Males benefit more from probiotics
The risks of Alzheimer’s disease development and progression differ by sex. Therefore, the researchers examined differences between the data that they obtained from male and female mice.
They noted that while cognitive performance and reduction in Aβ were observed in both sexes, males had slightly better results than females. This was due to the fact that some, but not all, of the molecular mechanisms that provide such cognitive benefits differ between males and females.
The impact of probiotic treatment on microglial activation and inflammation was similar in male and female mice, except for one of the inflammatory markers in the brain (Il-1β), which was significantly reduced in male but not in female mice.
However, the researchers noted several positive changes in gut permeability, blood-brain barrier, and inflammation that were observed only in male mice but not females. They also noted that probiotic treatment had different impacts on the microbiomes of male and female mice.
Gut-brain connection
The researchers discussed possible mechanisms, looking at both previous research and their own results. They believe that an imbalance in gut microbes, specifically an increase in microbes associated with inflammation, leads to local gut inflammation that causes gut leakiness. This leads to a leakage of pro-inflammatory molecules into the blood, resulting in systemic inflammation that ultimately reaches the brain.
These pro-inflammatory molecules can harm the integrity of the blood-brain barrier, which allows them to infiltrate the brain and activate the brain immune system (microglia), leading to neuroinflammation. The researchers hold that this cascade from the gut to the brain contributes to the accumulation of Aβ and results in the progression of Alzheimer’s disease.

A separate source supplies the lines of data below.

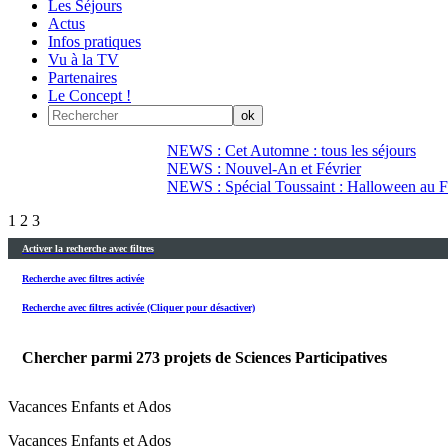
Les Séjours
Actus
Infos pratiques
Vu à la TV
Partenaires
Le Concept !
NEWS : Cet Automne : tous les séjours
NEWS : Nouvel-An et Février
NEWS : Spécial Toussaint : Halloween au Fi
1
2
3
Activer la recherche avec filtres
Recherche avec filtres activée
Recherche avec filtres activée (Cliquer pour désactiver)
Chercher parmi
273
projets de Sciences Participatives
Vacances Enfants et Ados
Vacances Enfants et Ados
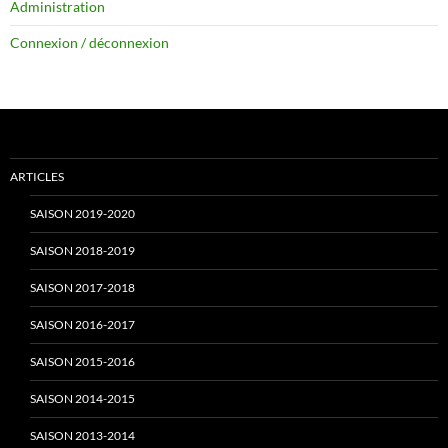
Administration
e
T
Connexion / déconnexion
b
u
o
b
ARTICLES
o
e
SAISON 2019-2020
SAISON 2018-2019
k
C
SAISON 2017-2018
SAISON 2016-2017
h
SAISON 2015-2016
SAISON 2014-2015
a
SAISON 2013-2014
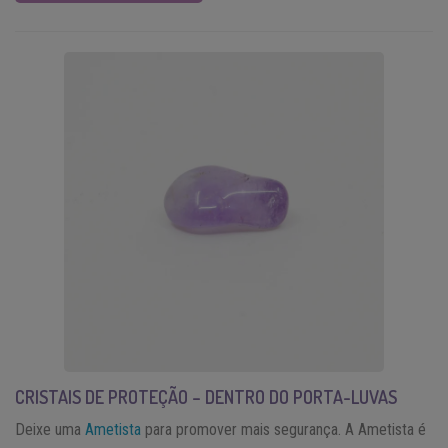
CRISTAIS DE PROTEÇÃO – DENTRO DO PORTA-LUVAS
Deixe uma
Ametista
para promover mais segurança. A Ametista é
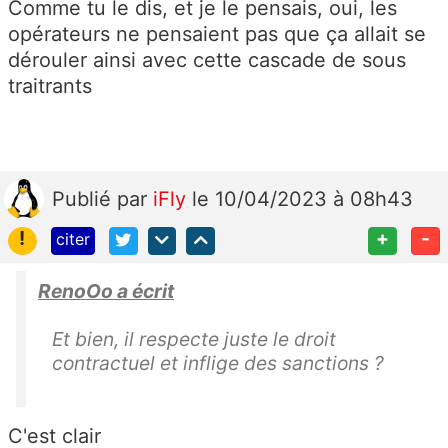
Comme tu le dis, et je le pensais, oui, les
opérateurs ne pensaient pas que ça allait se
dérouler ainsi avec cette cascade de sous
traitrants
Publié
par
iFly
le 10/04/2023 à 08h43
!
+
-
citer
RenoOo a écrit
Et bien, il respecte juste le droit
contractuel et inflige des sanctions ?
C'est clair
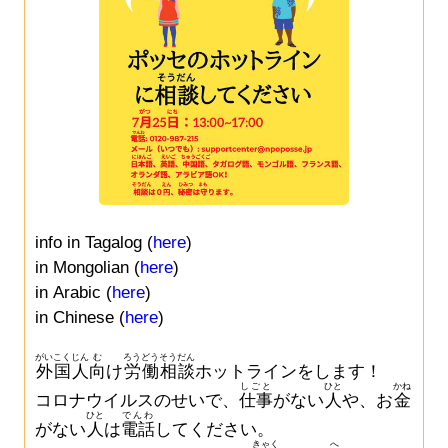
info in Tagalog (
here
)
in Mongolian (
here
)
in Arabic (
here
)
in Chinese (
here
)
がいこくじん
む
ろうどう
そうだん
外国人
向
け
労働
相談
ホットラインをします！
しごと
ひと
かね
コロナウイルスのせいで、
仕事
がない
人
や、お
金
ひと
でんわ
がない
人
は
電話
してください。
きゃく
へ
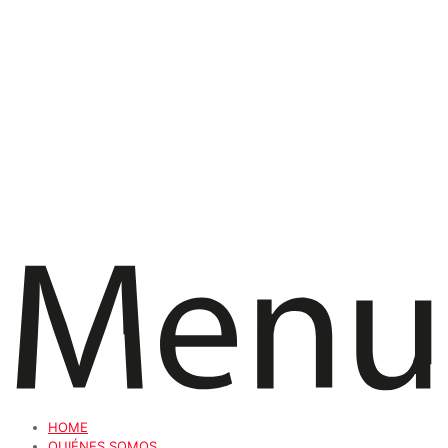
HOME
QUIÉNES SOMOS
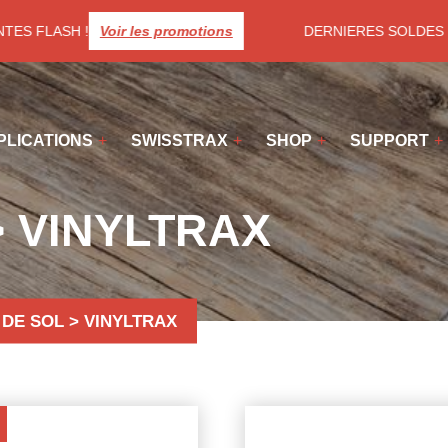
TES FLASH !
Voir les promotions
DERNIERES SOLDES ! Pr
PLICATIONS
SWISSTRAX
SHOP
SUPPORT
> VINYLTRAX
DE SOL > VINYLTRAX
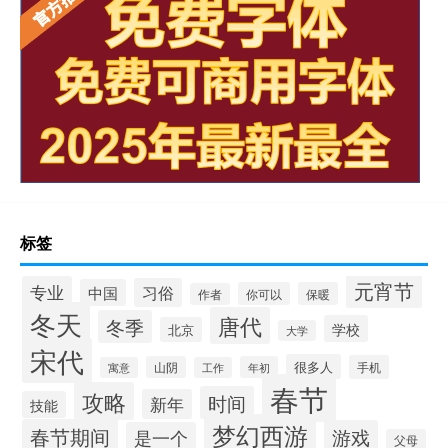
标签
元宵节
专业
习俗
中国
你可以
保暖
作者
冬天
唐代
冬季
学校
北京
大学
宋代
很多人
手机
山阴
年初
寓意
工作
春节
攻略
时间
新年
技能
梦幻西游
春节期间
游戏
是一个
父母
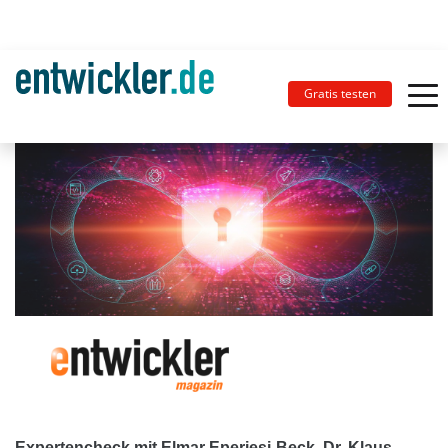
Gratis testen
Expertencheck mit Elmar Eperiesi-Beck, Dr. Klaus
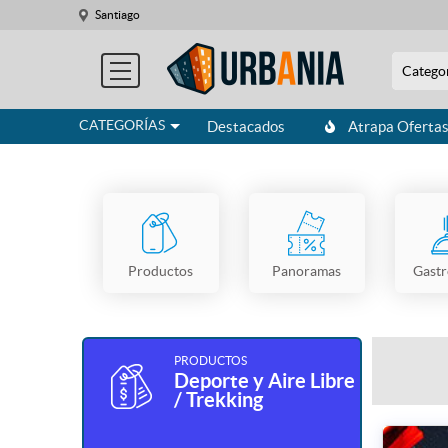
Santiago
Catego
CATEGORÍAS
Destacados
Atrapa Oferta
Productos
Panoramas
Gast
PRODUCTOS
Deporte y Aire Libre
/ Trekking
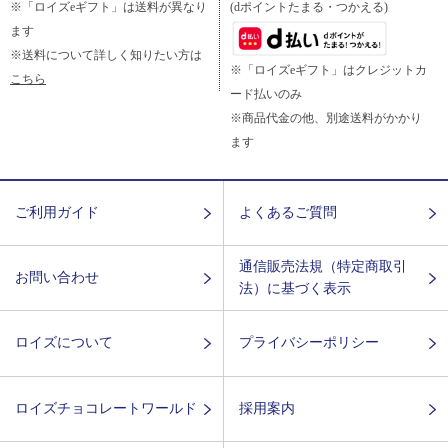
※「ロイズeギフト」は送料が異なり
(dポイントたまる・つかえる)
ます
※送料について詳しく知りたい方は
※「ロイズeギフト」はクレジットカ
こちら
ード払いのみ
※商品代金の他、別途送料がかかり
ます
ご利用ガイド
よくあるご質問
通信販売法規（特定商取引
お問い合わせ
法）に基づく表示
ロイズについて
プライバシーポリシー
ロイズチョコレートワールド
採用案内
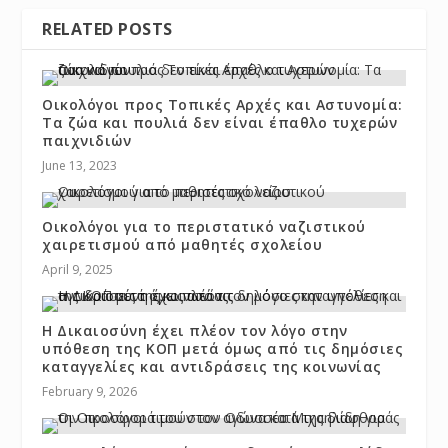
RELATED POSTS
Οικολόγοι προς Τοπικές Αρχές και Αστυνομία:
Τα ζώα και πουλιά δεν είναι έπαθλο τυχερών
παιχνιδιών
June 13, 2023
Οικολόγοι για το περιστατικό ναζιστικού
χαιρετισμού από μαθητές σχολείου
April 9, 2025
Η Δικαιοσύνη έχει πλέον τον λόγο στην
υπόθεση της ΚΟΠ μετά όμως από τις δημόσιες
καταγγελίες και αντιδράσεις της κοινωνίας
February 9, 2026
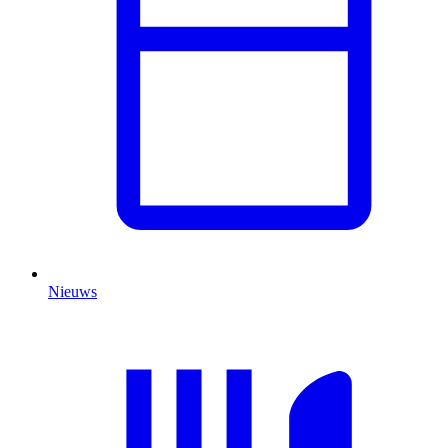
Nieuws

[Probiotic treatment] suppresses the origin of inflammation from the gut by preventing gut permeability, thereby keeping systemic inflammation in check. This, in turn, preserves the function of the BBB, preventing pro-inflammatory burdens on the brain and maintaining control over microglia activation, neuroinflammation, Aβ accumulation. Ultimately, this helps preserve cognitive health and protect against AD progression.

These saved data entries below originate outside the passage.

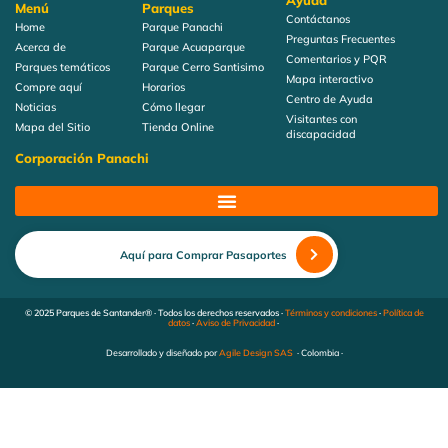
Ayuda
Menú
Parques
Contáctanos
Home
Parque Panachi
Preguntas Frecuentes
Acerca de
Parque Acuaparque
Comentarios y PQR
Parques temáticos
Parque Cerro Santisimo
Mapa interactivo
Compre aquí
Horarios
Centro de Ayuda
Noticias
Cómo llegar
Visitantes con
Mapa del Sitio
Tienda Online
discapacidad
Corporación Panachi
Aquí para Comprar Pasaportes
© 2025 Parques de Santander® · Todos los derechos reservados ·
Términos y condiciones
·
Política de
datos
·
Aviso de Privacidad
·
Desarrollado y diseñado por
Agile Design SAS
· Colombia ·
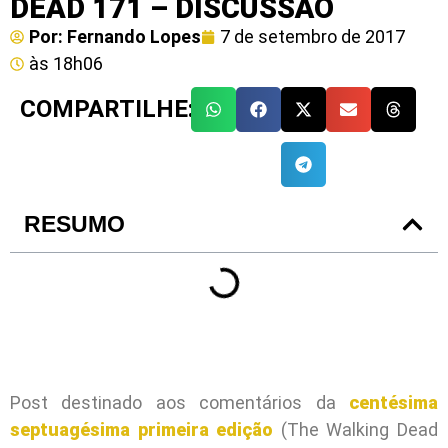
DEAD 171 – DISCUSSÃO
Por:
Fernando Lopes
7 de setembro de 2017
às
18h06
COMPARTILHE:
RESUMO
Post destinado aos comentários da
centésima
septuagésima primeira edição
(The Walking Dead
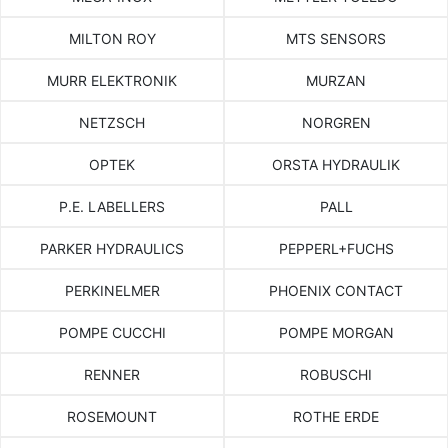
MILTON ROY
MTS SENSORS
MURR ELEKTRONIK
MURZAN
NETZSCH
NORGREN
OPTEK
ORSTA HYDRAULIK
P.E. LABELLERS
PALL
PARKER HYDRAULICS
PEPPERL+FUCHS
PERKINELMER
PHOENIX CONTACT
POMPE CUCCHI
POMPE MORGAN
RENNER
ROBUSCHI
ROSEMOUNT
ROTHE ERDE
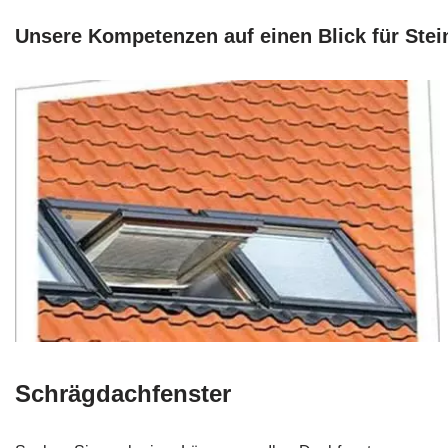
Unsere Kompetenzen auf einen Blick für Ste
Schrägdachfenster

While this study shows a possible mechanism of the connection between the gut-brain axis and Alzheimer’s disease and provides supporting evidence, it still needs more data to prove that the proposed mechanism is correct. Further experiments and studies in different models of Alzheimer’s disease could enrich and support these conclusions, and safety and efficacy would need to be examined in human beings.
Literature
[1] Prajapati, S. K., Wang, S., Mishra, S. P., Jain, S., & Yadav, H. (2025). Protection of Alzheimer’s disease progression by a human-origin probiotics cocktail. Scientific reports, 15(1), 1589.
[2] Vogt, N. M., Kerby, R. L., Dill-McFarland, K. A., Harding, S. J., Merluzzi, A. P., Johnson, S. C., Carlsson, C. M., Asthana, S., Zetterberg, H., Blennow, K., Bendlin, B. B., & Rey, F. E. (2017). Gut microbiome alterations in Alzheimer’s disease. Scientific reports, 7(1), 13537.

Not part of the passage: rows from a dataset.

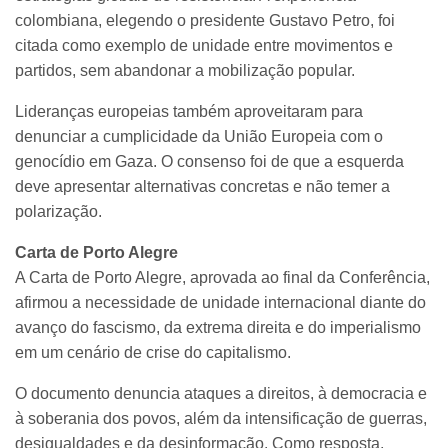
colombiana, elegendo o presidente Gustavo Petro, foi
citada como exemplo de unidade entre movimentos e
partidos, sem abandonar a mobilização popular.
Lideranças europeias também aproveitaram para
denunciar a cumplicidade da União Europeia com o
genocídio em Gaza. O consenso foi de que a esquerda
deve apresentar alternativas concretas e não temer a
polarização.
Carta de Porto Alegre
A Carta de Porto Alegre, aprovada ao final da Conferência,
afirmou a necessidade de unidade internacional diante do
avanço do fascismo, da extrema direita e do imperialismo
em um cenário de crise do capitalismo.
O documento denuncia ataques a direitos, à democracia e
à soberania dos povos, além da intensificação de guerras,
desigualdades e da desinformação. Como resposta,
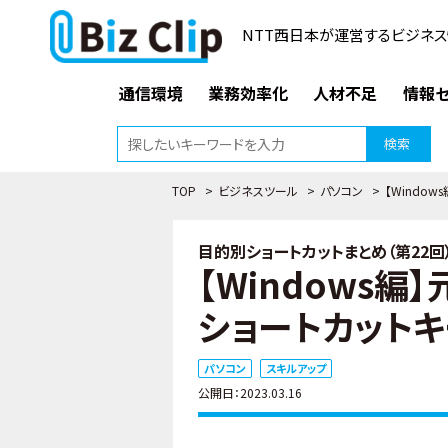
NTT西日本が運営するビジネス
通信環境
業務効率化
人材不足
情報セ
検索
TOP
>
ビジネスツール
>
パソコン
>
【Windo
目的別ショートカットまとめ（第22回
【Windows
ショートカットキ
パソコン
スキルアップ
公開日：2023.03.16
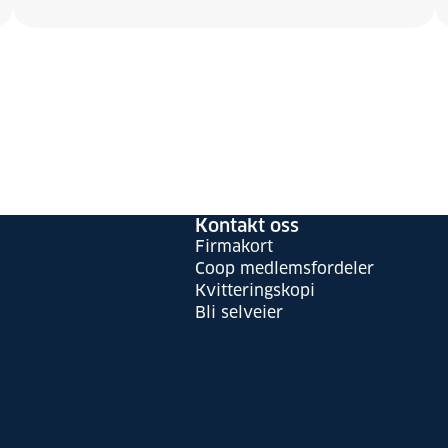
Kontakt oss
Firmakort
Coop medlemsfordeler
Kvitteringskopi
Bli selveier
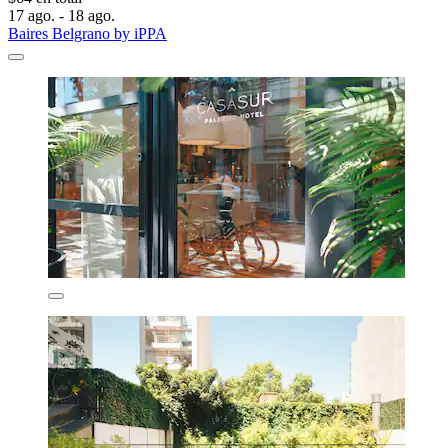
17 ago. - 18 ago.
Baires Belgrano by iPPA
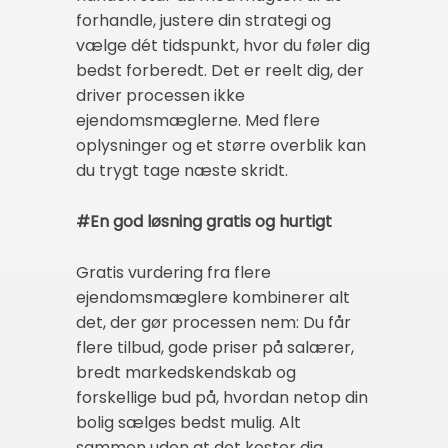
forhandle, justere din strategi og
vælge dét tidspunkt, hvor du føler dig
bedst forberedt. Det er reelt dig, der
driver processen ikke
ejendomsmæglerne. Med flere
oplysninger og et større overblik kan
du trygt tage næste skridt.
#En god løsning gratis og hurtigt
Gratis vurdering fra flere
ejendomsmæglere kombinerer alt
det, der gør processen nem: Du får
flere tilbud, gode priser på salærer,
bredt markedskendskab og
forskellige bud på, hvordan netop din
bolig sælges bedst mulig. Alt
sammen uden at det koster dig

[3] Grabrucker, S., Marizzoni, M., Silajdžić, E., Lopizzo, N., Mombelli, E., Nicolas, S., Dohm-Hansen, S., Scassellati, C., Moretti, D. V., Rosa, M., Hoffmann, K., Cryan, J. F., O’Leary, O. F., English, J. A., Lavelle, A., O’Neill, C., Thuret, S., Cattaneo, A., & Nolan, Y. M. (2023). Microbiota from Alzheimer’s patients induce deficits in cognition and hippocampal neurogenesis. Brain : a journal of neurology, 146(12), 4916–4934.
[4] Ahmadi, S., Wang, S., Nagpal, R., Wang, B., Jain, S., Razazan, A., Mishra, S. P., Zhu, X., Wang, Z., Kavanagh, K., & Yadav, H. (2020). A human-origin probiotic cocktail ameliorates aging-related leaky gut and inflammation via modulating the microbiota/taurine/tight junction axis. JCI insight, 5(9), e132055.
[5] Walker, K. A., Gottesman, R. F., Wu, A., Knopman, D. S., Gross, A. L., Mosley, T. H., Jr, Selvin, E., & Windham, B. G. (2019). Systemic inflammation during midlife and cognitive change over 20 years: The ARIC Study. Neurology, 92(11), e1256–e1267.